National Natural Science Foundation of China51379162Water Conservancy Science and Technology Innovation Project of Guangdong Province2016-061. Introduction
Seepage is an important factor that affects the safety of earth dams. Based on the statistical data of the International Commission on Large Dams, approximately 52.2% of earth dam crashes are caused by seepage damage [1].
The upstream water level under normal service conditions causes earth dams to form a stable seepage field in the dam body and foundation, thereby indicating a stable seepage behavior. However, excessive seepage gradient, excessive seepage pressure, and other abnormal seepage phenomena may occur in earth dams due to the construction defects and material aging. These phenomena can cause seepage damage, increase in instability of a dam’s slope, and lead to dam breakage.
However, dam safety can be controlled. Safety detecting provides the basis for dam safety control. Several osmometers are typically placed along the key points in the dam to detect seepage behavior. The measured value of osmometers fluctuates within a reasonable range when the seepage behavior of earth dam is normal. The measured value will exhibit sudden changes or trends when the seepage behavior of earth dam is abnormal. Therefore, analyzing the data of these osmometers should be conducted to detect the seepage behavior of earth dams. Mathematical and mechanical methods are used to analyze the data and detect seepage behavior. Appropriate measures are reinforced when an abnormal seepage phenomenon is detected to effectively reduce the risk of dam breakage and provide technical assurance on the service safety of earth dams.

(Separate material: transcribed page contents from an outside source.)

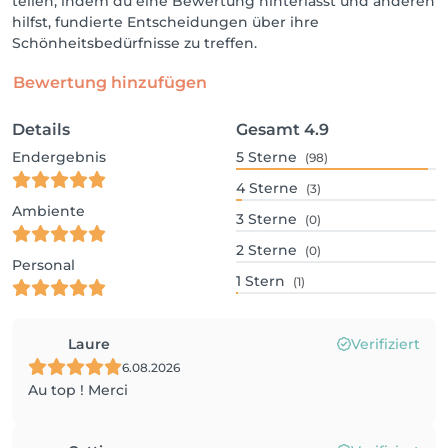
teilen, indem du eine Bewertung hinterlässt und anderen
hilfst, fundierte Entscheidungen über ihre
Schönheitsbedürfnisse zu treffen.
Bewertung hinzufügen
Details
Gesamt
4.9
Endergebnis
5
Sterne
(98)
4
Sterne
(3)
Ambiente
3
Sterne
(0)
2
Sterne
(0)
Personal
1
Stern
(1)
Laure
Verifiziert
6.08.2026
Au top ! Merci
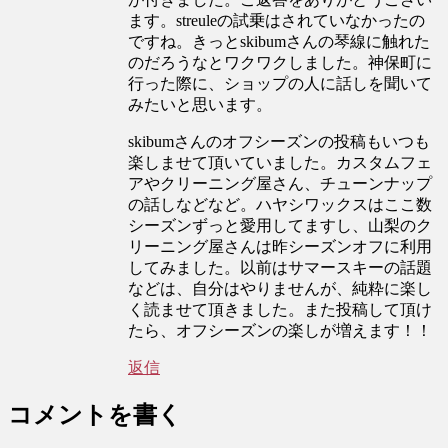
ます。streuleの試乗はされていなかったの
ですね。きっとskibumさんの琴線に触れた
のだろうなとワクワクしました。神保町に
行った際に、ショップの人に話しを聞いて
みたいと思います。
skibumさんのオフシーズンの投稿もいつも
楽しませて頂いていました。カスタムフェ
アやクリーニング屋さん、チューンナップ
の話しなどなど。ハヤシワックスはここ数
シーズンずっと愛用してますし、山梨のク
リーニング屋さんは昨シーズンオフに利用
してみました。以前はサマースキーの話題
などは、自分はやりませんが、純粋に楽し
く読ませて頂きました。また投稿して頂け
たら、オフシーズンの楽しが増えます！！
返信
コメントを書く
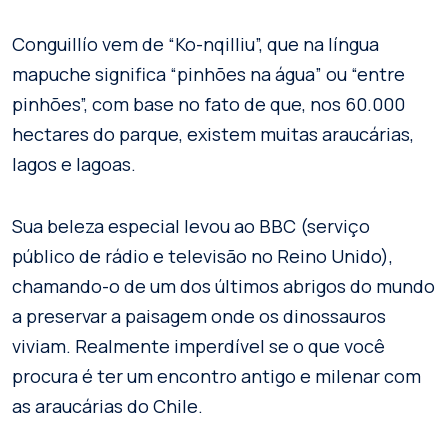
Conguillío vem de “Ko-nqilliu”, que na língua
mapuche significa “pinhões na água” ou “entre
pinhões”, com base no fato de que, nos 60.000
hectares do parque, existem muitas araucárias,
lagos e lagoas.
Sua beleza especial levou ao BBC (serviço
público de rádio e televisão no Reino Unido),
chamando-o de um dos últimos abrigos do mundo
a preservar a paisagem onde os dinossauros
viviam. Realmente imperdível se o que você
procura é ter um encontro antigo e milenar com
as araucárias do Chile.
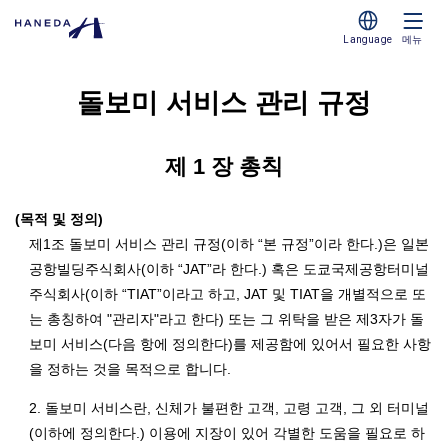
Language
메뉴
돌보미 서비스 관리 규정
제 1 장 총칙
(목적 및 정의)
제1조 돌보미 서비스 관리 규정(이하 “본 규정”이라 한다.)은 일본
공항빌딩주식회사(이하 “JAT”라 한다.) 혹은 도쿄국제공항터미널
주식회사(이하 “TIAT”이라고 하고, JAT 및 TIAT을 개별적으로 또
는 총칭하여 "관리자"라고 한다) 또는 그 위탁을 받은 제3자가 돌
보미 서비스(다음 항에 정의한다)를 제공함에 있어서 필요한 사항
을 정하는 것을 목적으로 합니다.
2. 돌보미 서비스란, 신체가 불편한 고객, 고령 고객, 그 외 터미널
(이하에 정의한다.) 이용에 지장이 있어 각별한 도움을 필요로 하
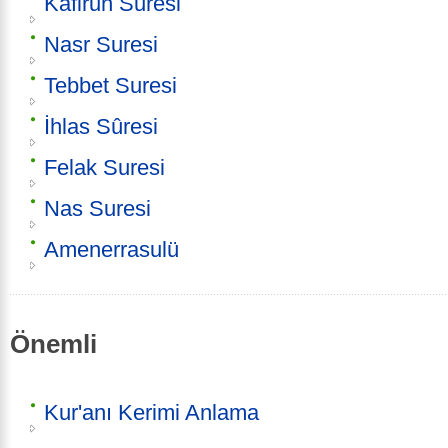
Kafirun Suresi
Nasr Suresi
Tebbet Suresi
İhlas Sûresi
Felak Suresi
Nas Suresi
Amenerrasulü
Önemli
Kur'anı Kerimi Anlama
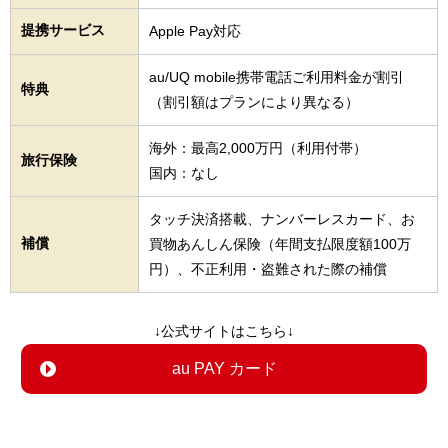
提携サービス
Apple Pay対応
au/UQ mobile携帯電話ご利用料金が割引
特典
（割引額はプランにより異なる）
海外：最高2,000万円（利用付帯）
旅行保険
国内：なし
タッチ決済搭載、ナンバーレスカード、お
補償
買物あんしん保険（年間支払限度額100万
円）、不正利用・盗難された際の補償
↓公式サイトはこちら↓
au PAY カード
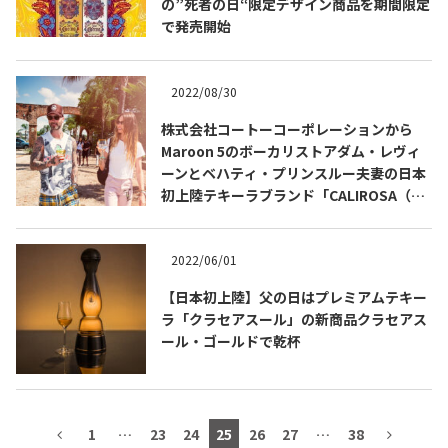
の”死者の日“限定デザイン商品を期間限定
で発売開始
2022/08/30
TEQUILA JOURNAL
株式会社コートーコーポレーションから
Maroon 5のボーカリストアダム・レヴィ
About
テキーラとは
ーンとベハティ・プリンスルー夫妻の日本
初上陸テキーラブランド「CALIROSA（カ
テキーラのつくり方
テキーラマーケット
リロサ）」発売開始
テキーラの飲み方
テキーラマップ
2022/06/01
【日本初上陸】父の日はプレミアムテキー
メキシコ料理
メキシコ旅行
ラ「クラセアスール」の新商品クラセアス
ール・ゴールドで乾杯
メキシコの記念日
トピックス
イベント一覧
テキーラ・メスカルが 飲めるバー
＆レストラン
1
…
23
24
25
26
27
…
38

Currently, the detection methods for the seepage behavior of earth dams are divided into three types. The first type uses a statistical regression method for analyzing the monitoring data. The factors that influence the seepage behavior of earth dams are summarized as water level, rainfall, temperature, and aging. A seepage monitoring model for a single point is established. Abnormal seepage behavior is detected by analyzing the trend of different factors [2]. Si et al. [3] used support vector machine to train original monitoring data. This method improved the precision and detection accuracy for seepage behavior and provided reasonable trends from different factors. Xiang et al. [4] introduced a particle swarm optimization algorithm during the modeling process, which analyzed the lag time of water level in osmometers and optimized the expressions of water and rainfall factors. Thus, this algorithm was optimized, and the accuracy of the model was improved. Gamse and Oberguggenberger [5] used a “coordinate time series” method to analyze the seepage monitoring data of earth dams, thereby avoiding the overfitting phenomenon in the model. The expressions for water level, temperature, and aging factor were reasonable, and the monitoring model detected abnormal seepage behavior.
The second type of detection method combines finite element calculation and monitoring data. The seepage parameters of dam body and foundation are calculated by back analysis, and the seepage field of the dam is simulated [6, 7]. Abnormal seepage behavior is detected by comparing the calculated and measured values of the finite element model. Zhang et al. [8] established a finite element model for earth dam. The seepage parameters for the different parts of the dam were calculated by using seepage monitoring data, and the seepage field of the dam was simulated under various operating conditions. A comparison of the calculated and measured values obtained from the osmometers revealed that core wall failure causes the abnormal seepage behavior of the dam. Ren et al. [9] conducted an inversion of dam seepage parameters based on the finite element model of an earth dam and the monitoring data from the osmometers. The seepage field of a dam was simulated under normal water levels. The result provided a basis for seepage behavior detection under normal operating conditions. Chi et al. [10] introduced a neural network algorithm for the inversion of seepage parameters of earth dam, thereby improving the accuracy of inversion results and providing reliable seepage behavior detection.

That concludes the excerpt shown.